Directions
The following entries should be restated word for word, pictures excluded.
__________________________________________________
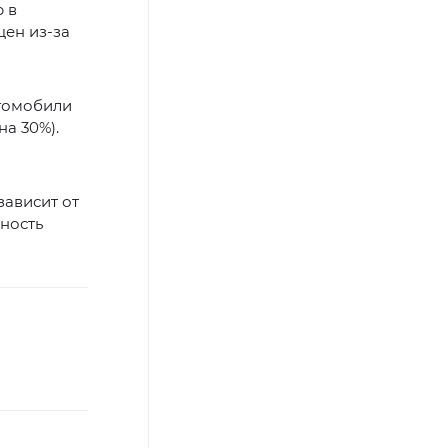
 в
цен из-за
втомобили
а 30%).
 зависит от
ность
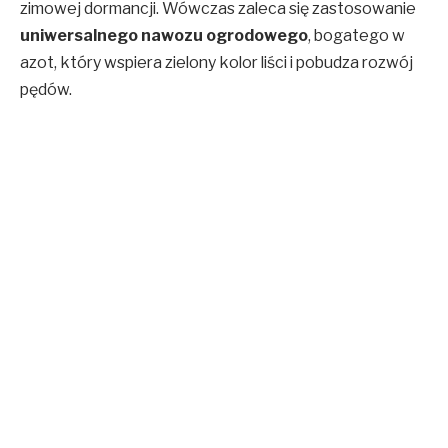
zimowej dormancji. Wówczas zaleca się zastosowanie
uniwersalnego nawozu ogrodowego
, bogatego w
azot, który wspiera zielony kolor liści i pobudza rozwój
pędów.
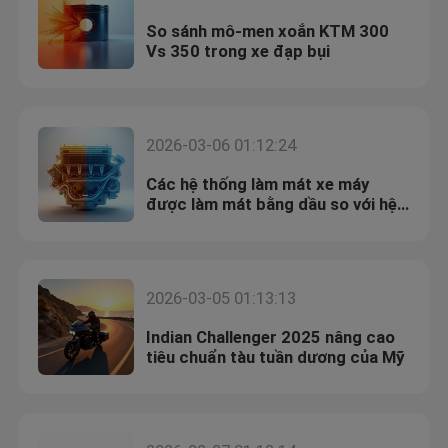
So sánh mô-men xoắn KTM 300
Vs 350 trong xe đạp bụi
2026-03-06 01:12:24
Các hệ thống làm mát xe máy
được làm mát bằng dầu so với hệ
thống làm mát bằng nước
2026-03-05 01:13:13
Indian Challenger 2025 nâng cao
tiêu chuẩn tàu tuần dương của Mỹ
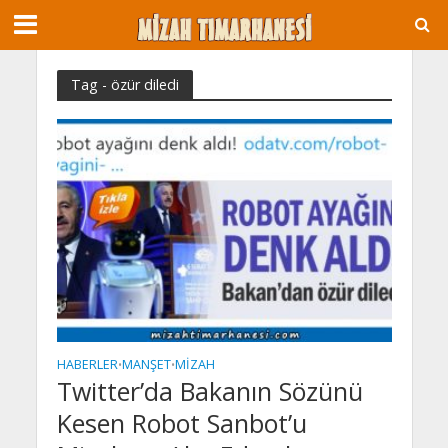
Tag - özür diledi
HABERLER
MANŞET
MIZAH
•
•
Twitter’da Bakanın Sözünü
Kesen Robot Sanbot’u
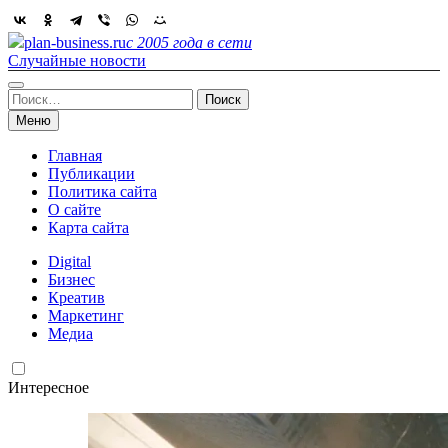
Skip
to
plan-business.ru
с 2005 года в сети
content
Случайные новости
Найти:
Меню
Главная
Публикации
Политика сайта
О сайте
Карта сайта
Digital
Бизнес
Креатив
Маркетинг
Медиа
Интересное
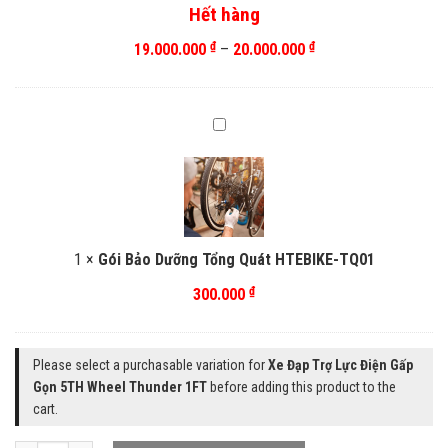
Hết hàng
5TH
Wheel
₫
₫
Khoảng
19.000.000
–
20.000.000
Thunder
giá:
1FT
từ
19.000.000 ₫
Gói
Bảo
đến
Dưỡng
20.000.000 ₫
Tổng
Quát
HTEBIKE-
1
×
Gói Bảo Dưỡng Tổng Quát HTEBIKE-TQ01
TQ01
₫
300.000
Please select a purchasable variation for
Xe Đạp Trợ Lực Điện Gấp
Gọn 5TH Wheel Thunder 1FT
before adding this product to the
cart.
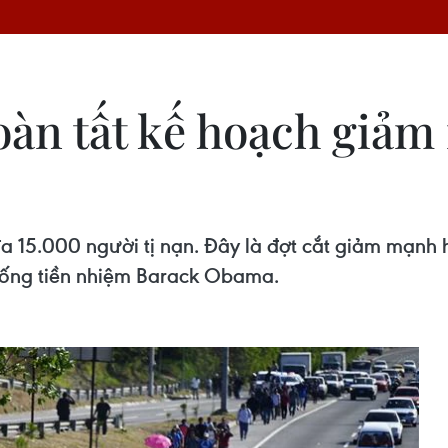
àn tất kế hoạch giảm
i đa 15.000 người tị nạn. Đây là đợt cắt giảm mạn
hống tiền nhiệm Barack Obama.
__________________________________________________
The completed task
 в
цен из-за
втомобили
а 30%).
 зависит от
ность
zimowej dormancji. Wówczas zaleca się zastosowanie
uniwersalnego nawozu ogrodowego
, bogatego w
azot, który wspiera zielony kolor liści i pobudza rozwój
pędów.
So sánh mô-men xoắn KTM 300
Vs 350 trong xe đạp bụi
2026-03-06 01:12:24
Các hệ thống làm mát xe máy
được làm mát bằng dầu so với hệ
thống làm mát bằng nước
2026-03-05 01:13:13
Indian Challenger 2025 nâng cao
tiêu chuẩn tàu tuần dương của Mỹ
Tag - özür diledi
HABERLER
MANŞET
MIZAH
•
•
Twitter’da Bakanın Sözünü
Kesen Robot Sanbot’u
Skip
to
plan-business.ru
с 2005 года в сети
content
Случайные новости
Найти:
Меню
Главная
Публикации
Политика сайта
О сайте
Карта сайта
Digital
Бизнес
Креатив
Маркетинг
Медиа
Интересное
Hết hàng
5TH
Wheel
₫
₫
Khoảng
19.000.000
–
20.000.000
Thunder
giá:
1FT
từ
19.000.000 ₫
Gói
Bảo
đến
Dưỡng
20.000.000 ₫
Tổng
Quát
HTEBIKE-
1
×
Gói Bảo Dưỡng Tổng Quát HTEBIKE-TQ01
TQ01
₫
300.000
Please select a purchasable variation for
Xe Đạp Trợ Lực Điện Gấp
Gọn 5TH Wheel Thunder 1FT
before adding this product to the
cart.
àn tất kế hoạch giảm
i đa 15.000 người tị nạn. Đây là đợt cắt giảm mạn
hống tiền nhiệm Barack Obama.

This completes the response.